• [STORED DATA]:
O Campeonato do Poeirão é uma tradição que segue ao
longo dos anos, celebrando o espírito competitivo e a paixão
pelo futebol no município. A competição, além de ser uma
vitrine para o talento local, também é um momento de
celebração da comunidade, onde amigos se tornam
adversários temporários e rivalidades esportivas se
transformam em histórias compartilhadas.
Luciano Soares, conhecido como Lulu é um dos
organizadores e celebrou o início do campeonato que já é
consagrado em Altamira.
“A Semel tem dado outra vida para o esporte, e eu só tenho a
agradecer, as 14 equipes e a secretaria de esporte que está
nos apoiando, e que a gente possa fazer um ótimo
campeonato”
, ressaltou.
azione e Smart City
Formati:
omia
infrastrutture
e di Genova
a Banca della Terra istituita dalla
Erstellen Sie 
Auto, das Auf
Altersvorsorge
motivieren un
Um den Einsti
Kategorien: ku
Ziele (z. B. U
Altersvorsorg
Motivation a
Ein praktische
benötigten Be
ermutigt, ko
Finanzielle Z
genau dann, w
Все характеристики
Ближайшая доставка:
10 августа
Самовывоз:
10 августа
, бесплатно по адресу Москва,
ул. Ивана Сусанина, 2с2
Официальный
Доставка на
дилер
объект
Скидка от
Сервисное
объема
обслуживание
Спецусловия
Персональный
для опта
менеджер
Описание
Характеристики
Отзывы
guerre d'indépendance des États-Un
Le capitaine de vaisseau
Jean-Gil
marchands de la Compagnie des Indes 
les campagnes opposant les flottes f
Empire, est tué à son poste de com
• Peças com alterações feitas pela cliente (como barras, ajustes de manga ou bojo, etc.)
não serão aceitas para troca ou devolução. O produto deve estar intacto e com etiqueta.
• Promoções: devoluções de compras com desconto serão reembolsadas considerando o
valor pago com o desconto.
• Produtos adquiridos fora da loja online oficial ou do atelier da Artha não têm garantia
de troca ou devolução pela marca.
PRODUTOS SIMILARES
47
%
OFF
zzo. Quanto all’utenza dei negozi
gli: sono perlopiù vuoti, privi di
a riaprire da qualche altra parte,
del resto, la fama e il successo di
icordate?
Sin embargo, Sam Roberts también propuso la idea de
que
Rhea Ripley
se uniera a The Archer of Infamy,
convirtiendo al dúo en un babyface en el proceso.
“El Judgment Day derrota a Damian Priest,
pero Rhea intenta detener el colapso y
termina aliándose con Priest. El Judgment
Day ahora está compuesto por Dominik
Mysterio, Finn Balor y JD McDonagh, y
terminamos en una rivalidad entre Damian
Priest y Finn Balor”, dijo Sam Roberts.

• [TASK GOAL]: All entries should be restated word for word.

• [SOLUTION FOR THIS EXERCISE]:
O Campeonato do Poeirão é uma tradição que segue ao
longo dos anos, celebrando o espírito competitivo e a paixão
pelo futebol no município. A competição, além de ser uma
vitrine para o talento local, também é um momento de
celebração da comunidade, onde amigos se tornam
adversários temporários e rivalidades esportivas se
transformam em histórias compartilhadas.
Luciano Soares, conhecido como Lulu é um dos
organizadores e celebrou o início do campeonato que já é
consagrado em Altamira.
“A Semel tem dado outra vida para o esporte, e eu só tenho a
agradecer, as 14 equipes e a secretaria de esporte que está
nos apoiando, e que a gente possa fazer um ótimo
campeonato”
, ressaltou.
azione e Smart City
Formati:
omia
infrastrutture
e di Genova
a Banca della Terra istituita dalla
Erstellen Sie 
Auto, das Auf
Altersvorsorge
motivieren un
Um den Einsti
Kategorien: ku
Ziele (z. B. U
Altersvorsorg
Motivation a
Ein praktische
benötigten Be
ermutigt, ko
Finanzielle Z
genau dann, w
Все характеристики
Ближайшая доставка:
10 августа
Самовывоз:
10 августа
, бесплатно по адресу Москва,
ул. Ивана Сусанина, 2с2
Официальный
Доставка на
дилер
объект
Скидка от
Сервисное
объема
обслуживание
Спецусловия
Персональный
для опта
менеджер
Описание
Характеристики
Отзывы
guerre d'indépendance des États-Un
Le capitaine de vaisseau
Jean-Gil
marchands de la Compagnie des Indes 
les campagnes opposant les flottes f
Empire, est tué à son poste de com
• Peças com alterações feitas pela cliente (como barras, ajustes de manga ou bojo, etc.)
não serão aceitas para troca ou devolução. O produto deve estar intacto e com etiqueta.
• Promoções: devoluções de compras com desconto serão reembolsadas considerando o
valor pago com o desconto.
• Produtos adquiridos fora da loja online oficial ou do atelier da Artha não têm garantia
de troca ou devolução pela marca.
PRODUTOS SIMILARES
47
%
OFF
zzo. Quanto all’utenza dei negozi
gli: sono perlopiù vuoti, privi di
a riaprire da qualche altra parte,
del resto, la fama e il successo di
icordate?
Sin embargo, Sam Roberts también propuso la idea de
que
Rhea Ripley
se uniera a The Archer of Infamy,
convirtiendo al dúo en un babyface en el proceso.
“El Judgment Day derrota a Damian Priest,
pero Rhea intenta detener el colapso y
termina aliándose con Priest. El Judgment
Day ahora está compuesto por Dominik
Mysterio, Finn Balor y JD McDonagh, y
terminamos en una rivalidad entre Damian
Priest y Finn Balor”, dijo Sam Roberts.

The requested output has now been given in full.